Most of us want, or need, to benchmark software at some point, either because we’re proactively trying to avoid performance problems, or because we’re trying to narrow down the cause of a specific performance problem. Benchmarking seems like it should be simple, but there are countless ways to go wrong: indeed, as things stand, none of us really knows how to do it well, at least not in general. In this short post, I want to make a simple argument against using the minimum time of a benchmark as a proxy for that benchmark’s performance. Doubtless I am recasting other people’s arguments, poorly, but I’ve seen a resurgence in people advocating for the use of the minimum time recently, so it seems like a good time to make the opposing case.

The basics

There are all sorts of things that one might wish to measure about a program: how much memory it consumes, the number of files it opens, and so on. By far the most common measure is “wall-clock time”1 – i.e. how much time elapses in the real world while the program is running – and that’s what I’m going to concentrate on exclusively here.

Once upon a time, measuring wall-clock time was fairly simple. You read the system clock, ran a program, read the system clock again, and reported the delta between the two clock measurements. There were some minor annoyances to do with clocks 2 but measurements tended to be fairly predictable and repeatable. The weasel word in that statement is “fairly”. Noise has always been an issue in benchmarking: except in rare circumstances, there are always external factors (e.g. other processes; even the kernel itself) that can interfere with your benchmark’s execution which, collectively, we tend to refer to as noise.

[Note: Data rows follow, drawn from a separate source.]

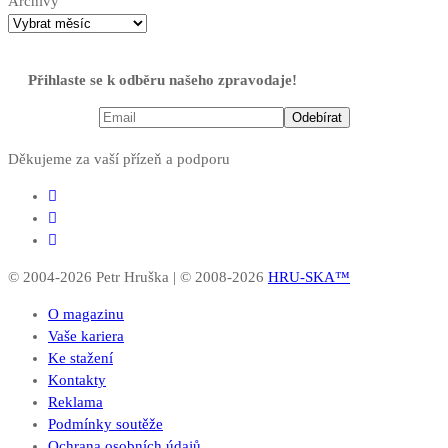
Archivy
Přihlaste se k odběru našeho zpravodaje!
Děkujeme za vaší přízeň a podporu
© 2004-2026 Petr Hruška | © 2008-2026
HRU-SKA™
O magazinu
Vaše kariera
Ke stažení
Kontakty
Reklama
Podmínky soutěže
Ochrana osobních údajů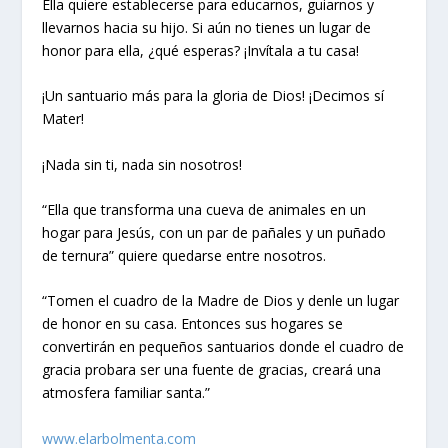
Ella quiere establecerse para educarnos, guiarnos y
llevarnos hacia su hijo. Si aún no tienes un lugar de
honor para ella, ¿qué esperas? ¡Invítala a tu casa!
¡Un santuario más para la gloria de Dios! ¡Decimos sí
Mater!
¡Nada sin ti, nada sin nosotros!
“Ella que transforma una cueva de animales en un
hogar para Jesús, con un par de pañales y un puñado
de ternura” quiere quedarse entre nosotros.
“Tomen el cuadro de la Madre de Dios y denle un lugar
de honor en su casa. Entonces sus hogares se
convertirán en pequeños santuarios donde el cuadro de
gracia probara ser una fuente de gracias, creará una
atmosfera familiar santa.”
www.elarbolmenta.com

The only way to get some idea of the impact of noise is to execute multiple runs of a benchmark and produce statistics over those runs. The problem then becomes: what statistics? If you’re anything like me, statistics is an incredibly daunting area. It’s not so much that the underlying maths is complex (though it often is), but that nearly every statistical method comes with a set of preconditions that can be hard to interpret (e.g. “the data must be independent” – even when you’ve understood what “independent” means in a semi-formal sense, understanding whether your data is or isn’t independent can be difficult). If you apply a statistical method to data that violates the preconditions, you’ll still get a number out, but it might not mean what you expected.

Fortunately, in traditional settings, one could fairly safely make the following simplifying assumption: noise can only slow a program down. In other words, if I run a program twice, and it produces wall-clock readings of 1.1s and 1.2s, then the 1.1s reading is closer to the “true” performance of the program. Getting a good performance reading then consists of running the program multiple times and taking the minimum time from those since, by definition, that is the closest to the “true” performance, since it has been the least affected by noise.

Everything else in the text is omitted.